Talking about the financial crisis of the Evergrande Group in China, it said: “About 80% of Kito’s China operations are related to the production and sale of wire-rope hoists. These products are generally needed for equipment investment in plants, rather than on temporary worksites related to construction or civil engineering, and this market is not affected directly by the trend of Evergrande real-estate development. That said, some impact on the Chinese economy as a whole may be inevitable, and we are keeping an eye on the situation.” 
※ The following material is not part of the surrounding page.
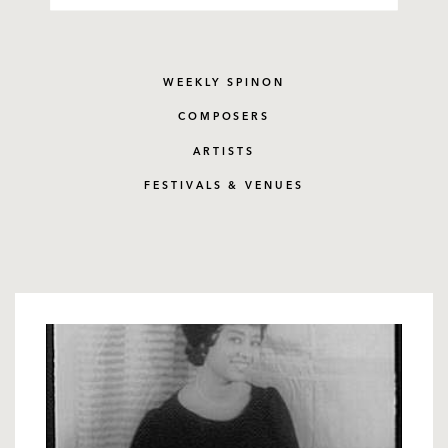
WEEKLY SPINON
COMPOSERS
ARTISTS
FESTIVALS & VENUES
Despite the uncertain situation in Japan, including extensions of the state of emergency implemented in areas around the country, demand continued to recover moderately. Exports increased on the rapid increase of demand in overseas markets, particularly in North America and Europe. As a result, net sales amounted to ¥12,462m (up 24.2% from the previous corresponding period), with operating income of ¥2,839m (up 26.8%). 
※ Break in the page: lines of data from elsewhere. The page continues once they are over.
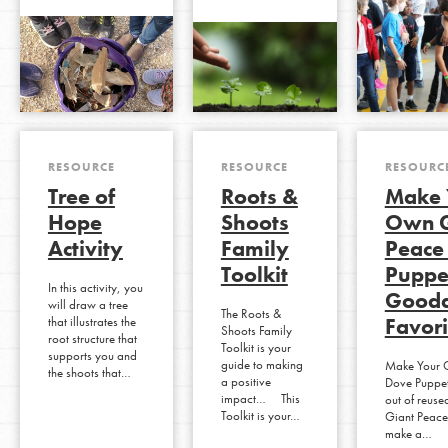
RESOURCE
RESOURCE
RESOURC
Tree of
Roots &
Make 
Hope
Shoots
Own G
Activity
Family
Peace
Toolkit
Puppet
In this activity, you
Gooda
will draw a tree
The Roots &
Favori
that illustrates the
Shoots Family
root structure that
Toolkit is your
supports you and
guide to making
Make Your 
the shoots that…
a positive
Dove Puppet
impact… This
out of reuse
Toolkit is your…
Giant Peace
make a…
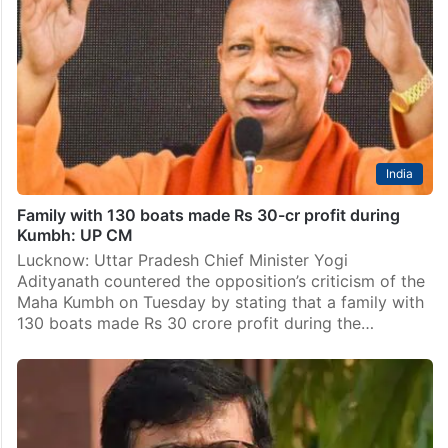
India
Family with 130 boats made Rs 30-cr profit during
Kumbh: UP CM
Lucknow: Uttar Pradesh Chief Minister Yogi
Adityanath countered the opposition’s criticism of the
Maha Kumbh on Tuesday by stating that a family with
130 boats made Rs 30 crore profit during the…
Net sales in the US rose considerably to ¥13,271m (up 35.6% from the previous corresponding period), with operating income of ¥314m, on firm demand in response to continued proactive investment among private companies, and expectations for expanded infrastructure investment. While the rapid recovery in economic activity has raised concerns about supply chain delays and rising costs for materials, Kito Group continued to focus on securing transport and maintaining customer service. 

Firm increase of demand in China continued, with increases in both revenue and earnings. Net sales amounted to ¥4,311m (up 24.7% from the previous corresponding period), with operating income of ¥624m (up 16.9%). Of note, the fiscal year for this segment starts in January, so the results for the first half year are from January through June. 

In Asia (excluding Japan and China) despite disparities by region and industry, demand recovered at a moderate pace. Net sales amounted to ¥1,243m (up 17.0% from the previous corresponding period), with operating income increased to ¥68m (up ¥4m from the previous corresponding period). 

Economic activity in Europe gained momentum from the start of the period, and demand improved significantly. A Dutch firm was also included as a subsidiary in the scope of consolidation at the end of the previous fiscal year. As a result, revenue rose considerably, with net sales amounting to ¥2,873m (up 49.2% from the previous corresponding period). In terms of earnings, while the segment had an operating loss of ¥52m, this was an improvement year on year.